All Through the Night

Davis Bunn
Bethany House (2008)
ISBN 9780764205422
Reviewed by Nikki Pringle for Reader Views (8/08)

Wayne Grusza grew up as the son of a preacher and always felt that he was not good enough in his father’s eyes. The choices Wayne has made during his adolescence and adulthood have run on a course directly opposite what his father sees as the right way, as God’s way. His sister Eilene followed in their father’s footsteps and became a pastor herself, which caused Wayne’s choices to reflect in an even more poor light. Back from serving in Afghanistan Wayne finds himself adrift, with no real home or sense of family. He is able to fall back on his accounting background and his sister’s reputation to secure a job reviewing the books for a retirement community that lost everything to a scam artist. Using both his finance and Special Ops training, finding and retrieving the money the senior citizens of the Hattie Blount Retirement Community lost should not be a problem. Fitting in with this rag-tag crew and putting down roots in another story.

Based on the work he does for the retirement community, Wayne is pulled in to try and unravel an even more dangerous and devious scheme. Lured by his attraction to the woman seeking his help, Wayne will have to use all of his physical and mental prowess to get to the bottom of the clandestine warning received by Easton Grey, a successful Florida businessman, and its subsequent fallout. For the first time in his life, Wayne will need to trust and rely on the help of others if he is going to come out of this mess alive.

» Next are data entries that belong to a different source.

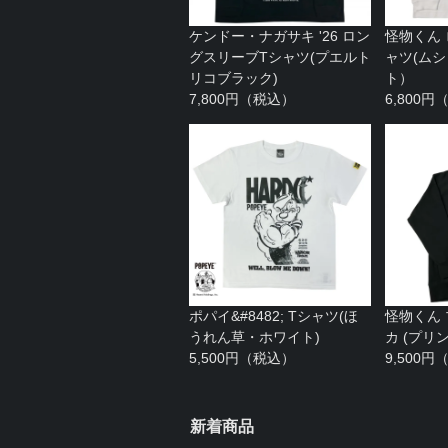
ケンドー・ナガサキ '26 ロン
怪物くん
グスリーブTシャツ(プエルト
ャツ(ム
リコブラック)
ト）
7,800円（税込）
6,800
ポパイ&#8482; Tシャツ(ほ
怪物くん
うれん草・ホワイト)
カ (プリ
5,500円（税込）
9,500
新着商品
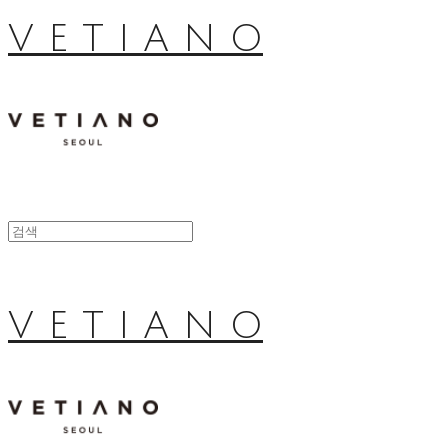
V E T I A N O
V E T I A N O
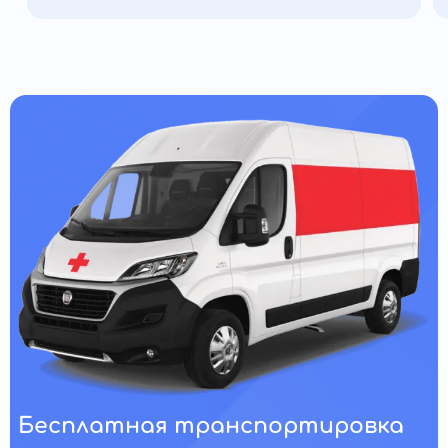
Бесплатная транспортировка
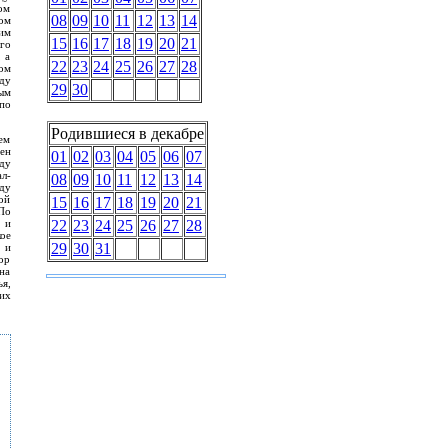
ом
08
09
10
11
12
13
14
ом
им
15
16
17
18
19
20
21
го
 а
22
23
24
25
26
27
28
ом
ду
29
30
ым
по
Родившиеся в декабре
ем
ен
01
02
03
04
05
06
07
ду
л-
08
09
10
11
12
13
14
ду
ой
15
16
17
18
19
20
21
По
 и
22
23
24
25
26
27
28
ое
29
30
31
 и
ор
на
ья,
их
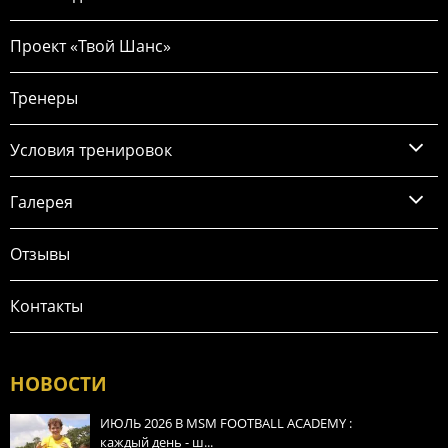
Проект «Твой Шанс»
Тренеры
Условия тренировок
Галерея
Отзывы
Контакты
НОВОСТИ
ИЮЛЬ 2026 В MSM FOOTBALL ACADEMY :
каждый день - ш...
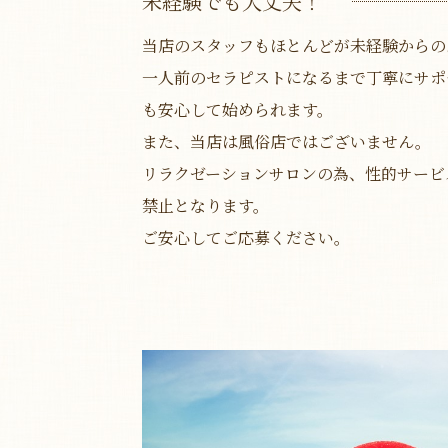
未経験でも大丈夫！
当店のスタッフもほとんどが未経験からの
一人前のセラピストになるまで丁寧にサポ
も安心して始められます。
また、当店は風俗店ではございません。
リラクゼーションサロンの為、性的サービ
禁止となります。
ご安心してご応募ください。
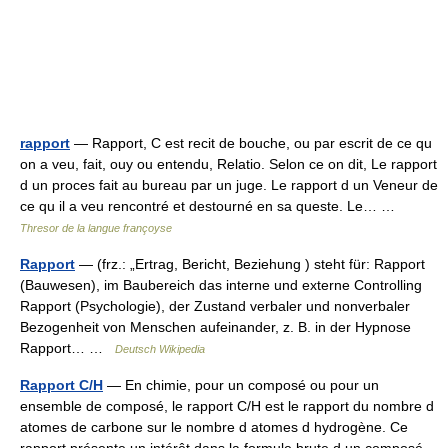
rapport
— Rapport, C est recit de bouche, ou par escrit de ce qu
on a veu, fait, ouy ou entendu, Relatio. Selon ce on dit, Le rapport
d un proces fait au bureau par un juge. Le rapport d un Veneur de
ce qu il a veu rencontré et destourné en sa queste. Le… …
Thresor de la langue françoyse
Rapport
— (frz.: „Ertrag, Bericht, Beziehung ) steht für: Rapport
(Bauwesen), im Baubereich das interne und externe Controlling
Rapport (Psychologie), der Zustand verbaler und nonverbaler
Bezogenheit von Menschen aufeinander, z. B. in der Hypnose
Rapport… …
Deutsch Wikipedia
Rapport C/H
— En chimie, pour un composé ou pour un
ensemble de composé, le rapport C/H est le rapport du nombre d
atomes de carbone sur le nombre d atomes d hydrogène. Ce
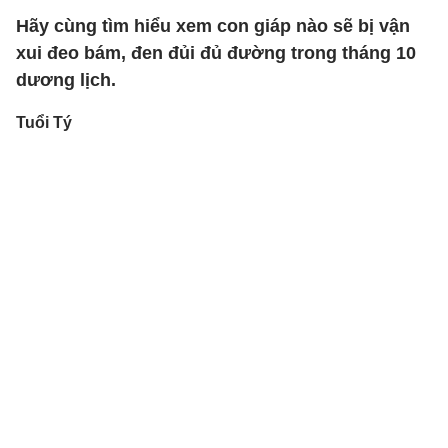
Hãy cùng tìm hiểu xem con giáp nào sẽ bị vận
xui đeo bám, đen đủi đủ đường trong tháng 10
dương lịch.
Tuổi Tý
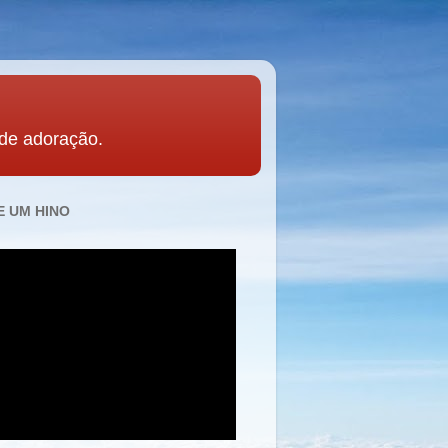
 de adoração.
 UM HINO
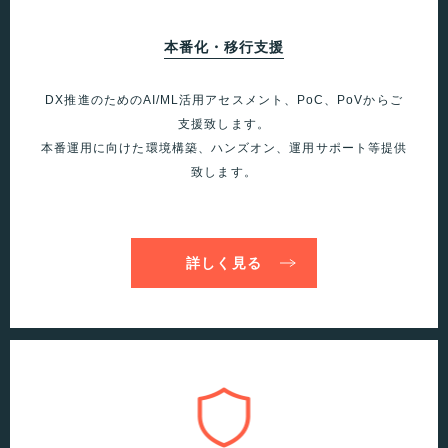
本番化・移行支援
DX推進のためのAI/ML活用アセスメント、PoC、PoVからご
支援致します。
本番運用に向けた環境構築、ハンズオン、運用サポート等提供
致します。
詳しく見る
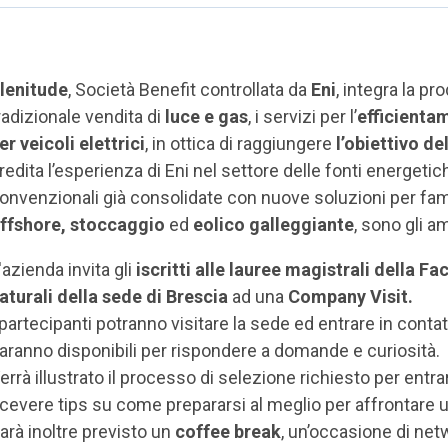
lenitude
, Società Benefit
controllata da
Eni
, integra la p
radizionale vendita di
luce e gas
, i servizi per l’
efficienta
er veicoli elettrici
, in ottica di raggiungere
l’obiettivo de
redita l’esperienza di Eni nel settore delle fonti energeti
onvenzionali già consolidate con nuove soluzioni per fam
ffshore, stoccaggio
ed
eolico galleggiante
, sono gli a
'azienda invita gli
iscritti alle lauree magistrali della F
aturali della sede di Brescia
ad una
Company Visit.
 partecipanti potranno visitare la sede ed entrare in contat
aranno disponibili per rispondere a domande e curiosità.
errà illustrato il processo di selezione richiesto per entra
icevere tips su come prepararsi al meglio per affrontare u
arà inoltre previsto un
coffee break
, un’occasione di net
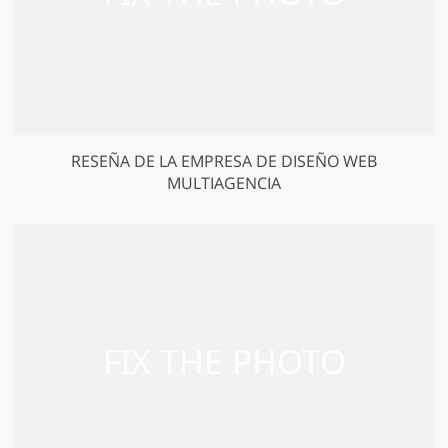
RESEÑA DE LA EMPRESA DE DISEÑO WEB
MULTIAGENCIA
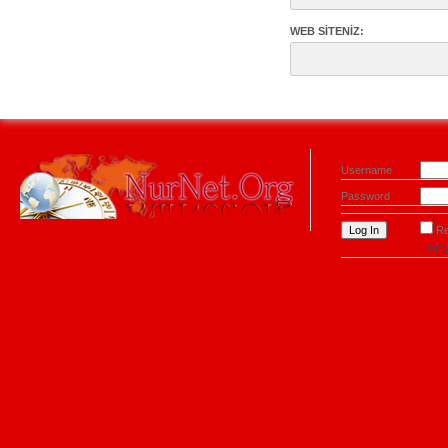
WEB SITENIZ:
Username
Password
R
Lost 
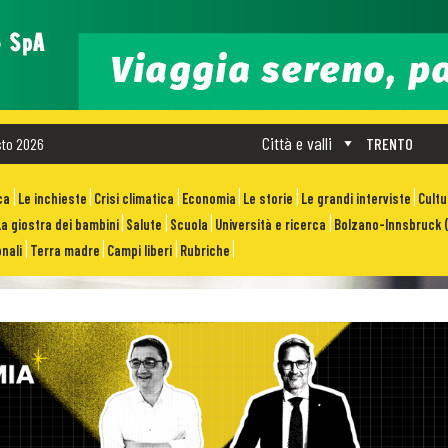
Città e valli
sto 2026
TRENTO
ca
Le inchieste
Crisi climatica
Economia
Le storie
Le grandi interviste
Cult
La giostra dei bambini
Salute
Scuola
Università e ricerca
Bolzano-Innsbruck (
nali
Terra madre
Campi liberi
Rubriche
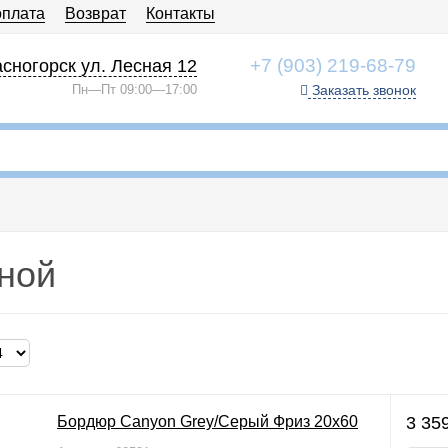
оплата
Возврат
Контакты
+7 (903) 219-68-79
сногорск ул. Лесная 12
Пн—Пт 09:00—17:00
Заказать звонок
ной
Бордюр Canyon Grey/Серый Фриз 20x60
3 35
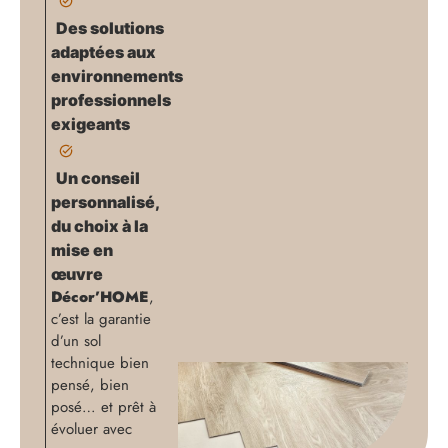
Des
solutions
adaptées aux
environnements
professionnels
exigeants
Un
conseil
personnalisé,
du choix à la
mise en
œuvre
Décor’HOME
,
c’est la garantie
d’un sol
technique bien
pensé, bien
posé… et prêt à
évoluer avec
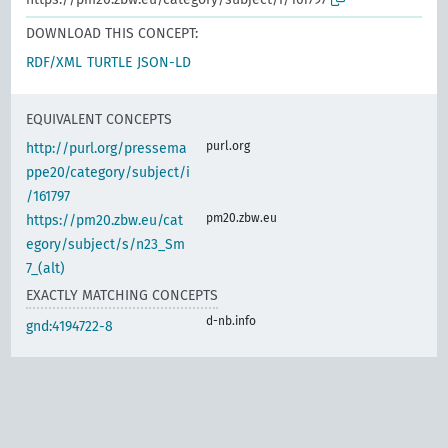
DOWNLOAD THIS CONCEPT:
RDF/XML
TURTLE
JSON-LD
EQUIVALENT CONCEPTS
purl.org
http://purl.org/pressema
ppe20/category/subject/i
/161797
pm20.zbw.eu
https://pm20.zbw.eu/cat
egory/subject/s/n23_Sm
7_(alt)
EXACTLY MATCHING CONCEPTS
d-nb.info
gnd:4194722-8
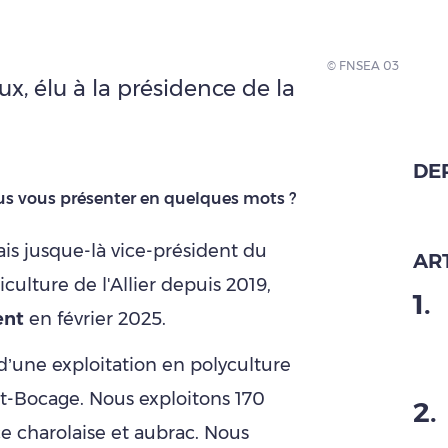
© FNSEA 03
x, élu à la présidence de la
DE
us vous présenter en quelques mots ?
tais jusque-là vice-président du
ART
iculture de l'Allier depuis 2019,
1
.
ent
en février 2025.
 d’une exploitation en polyculture
-Bocage. Nous exploitons 170
2
.
e charolaise et aubrac. Nous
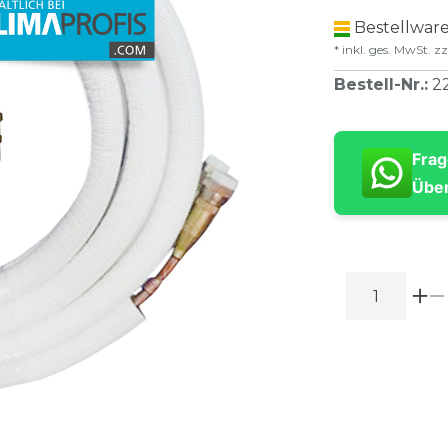
Bestellware
* inkl. ges. MwSt. zz
Bestell-Nr.
:
2
Frag
Über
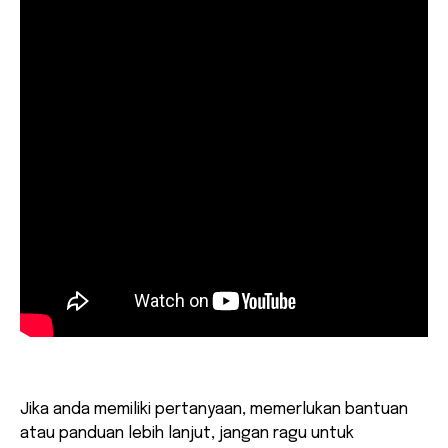
Jika anda memiliki pertanyaan, memerlukan bantuan
atau panduan lebih lanjut, jangan ragu untuk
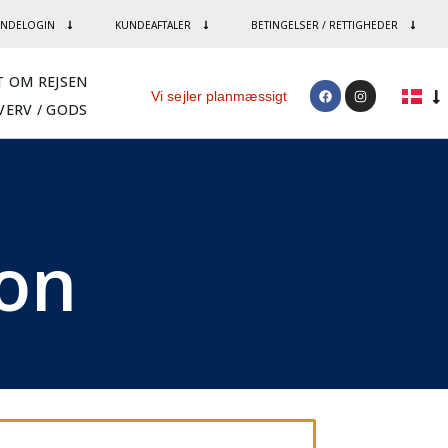
NDELOGIN
KUNDEAFTALER
BETINGELSER / RETTIGHEDER
T OM REJSEN
Vi sejler planmæssigt
VERV / GODS
ion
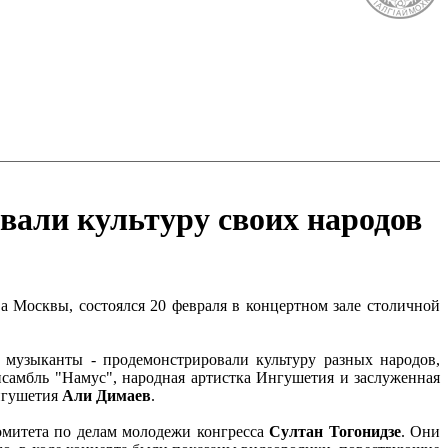
вали культуру своих народов
а Москвы, состоялся 20 февраля в концертном зале столичной
и музыканты - продемонстрировали культуру разных народов,
самбль "Намус", народная артистка Ингушетия и заслуженная
нгушетия
Али Димаев
.
омитета по делам молодежи конгресса
Султан Тогонидзе
. Они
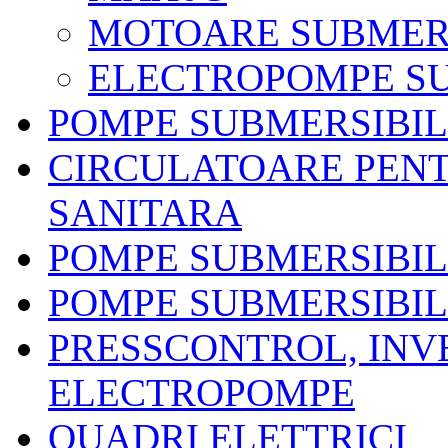
MOTOARE SUBMER
ELECTROPOMPE SU
POMPE SUBMERSIBI
CIRCULATOARE PENT
SANITARA
POMPE SUBMERSIBIL
POMPE SUBMERSIBIL
PRESSCONTROL, INV
ELECTROPOMPE
QUADRI ELETTRICI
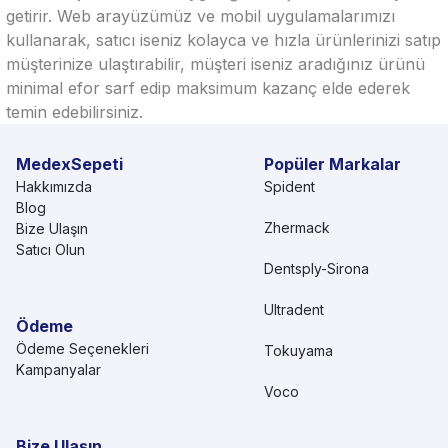
getirir. Web arayüzümüz ve mobil uygulamalarımızı
kullanarak, satıcı iseniz kolayca ve hızla ürünlerinizi satıp
müşterinize ulaştırabilir, müşteri iseniz aradığınız ürünü
minimal efor sarf edip maksimum kazanç elde ederek
temin edebilirsiniz.
MedexSepeti
Popüler Markalar
Hakkımızda
Spident
Blog
Zhermack
Bize Ulaşın
Satıcı Olun
Dentsply-Sirona
Ultradent
Ödeme
Ödeme Seçenekleri
Tokuyama
Kampanyalar
Voco
Bize Ulaşın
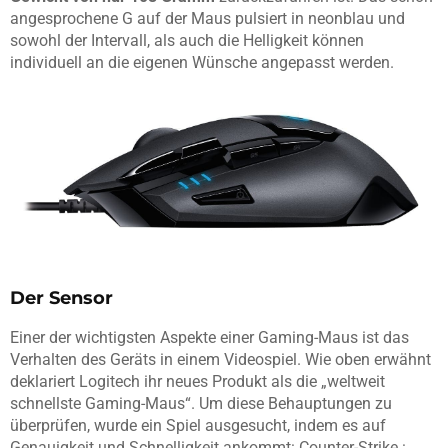
angesprochene G auf der Maus pulsiert in neonblau und
sowohl der Intervall, als auch die Helligkeit können
individuell an die eigenen Wünsche angepasst werden.
Der Sensor
Einer der wichtigsten Aspekte einer Gaming-Maus ist das
Verhalten des Geräts in einem Videospiel. Wie oben erwähnt
deklariert Logitech ihr neues Produkt als die „weltweit
schnellste Gaming-Maus“. Um diese Behauptungen zu
überprüfen, wurde ein Spiel ausgesucht, indem es auf
Genauigkeit und Schnelligkeit ankommt: Counter-Strike :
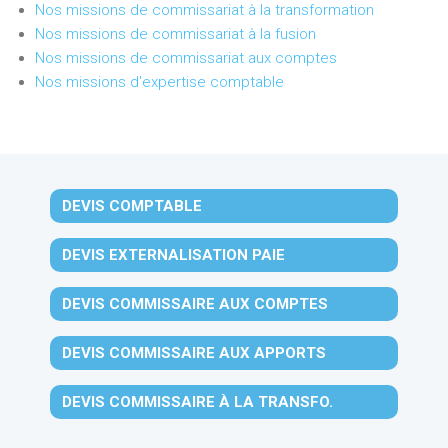
Nos missions de commissariat à la transformation
Nos missions de commissariat à la fusion
Nos missions de commissariat aux comptes
Nos missions d'expertise comptable
DEVIS COMPTABLE
DEVIS EXTERNALISATION PAIE
DEVIS COMMISSAIRE AUX COMPTES
DEVIS COMMISSAIRE AUX APPORTS
DEVIS COMMISSAIRE À LA TRANSFO.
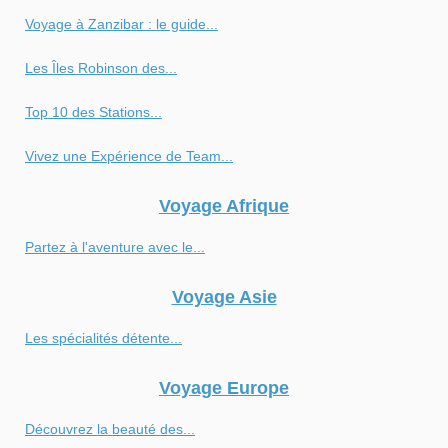
Voyage à Zanzibar : le guide...
Les Îles Robinson des...
Top 10 des Stations...
Vivez une Expérience de Team...
Voyage Afrique
Partez à l'aventure avec le...
Voyage Asie
Les spécialités détente...
Voyage Europe
Découvrez la beauté des...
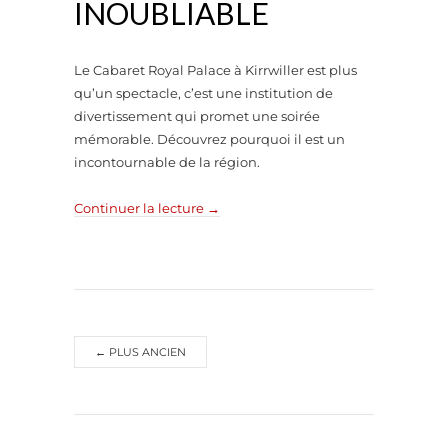
INOUBLIABLE
Le Cabaret Royal Palace à Kirrwiller est plus
qu’un spectacle, c’est une institution de
divertissement qui promet une soirée
mémorable. Découvrez pourquoi il est un
incontournable de la région.
Continuer la lecture
→
←
PLUS ANCIEN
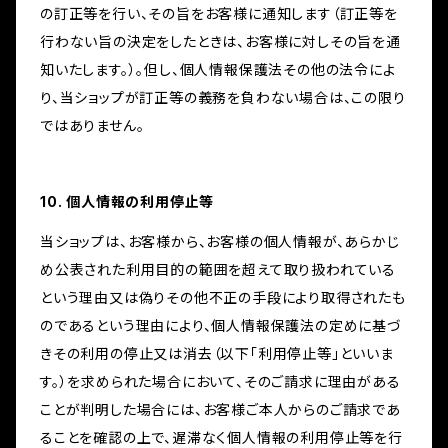
の訂正等を行い、その旨をお客様に通知します（訂正等を
行わない旨の決定をしたときは、お客様に対しその旨を通
知いたします。）。但し、個人情報保護法その他の法令によ
り、当ショップが訂正等の義務を負わない場合は、この限り
ではありません。
10. 個人情報の利用停止等
当ショップは、お客様から、お客様の個人情報が、あらかじ
め公表された利用目的の範囲を超えて取り扱われている
という理由又は偽りその他不正の手段により取得されたも
のであるという理由により、個人情報保護法の定めに基づ
きその利用の停止又は消去（以下「利用停止等」といいま
す。）を求められた場合において、そのご請求に理由がある
ことが判明した場合には、お客様ご本人からのご請求であ
ることを確認の上で、遅滞なく個人情報の利用停止等を行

“All Through the Night” features some notable characters and unusual mysteries, as well as fast-paced action and more than a little suspense, but does not pack the punch I was hoping for. Over and over again as I read the novel, I keep getting the feeling that I was missing something. The storyline for what was occurring in the present time was there, but too much of the background, the “how” and “why,” was lacking. Davis Bunn manages to deliver an interesting tale, but too much is left to the reader’s imagination for the story to feel complete.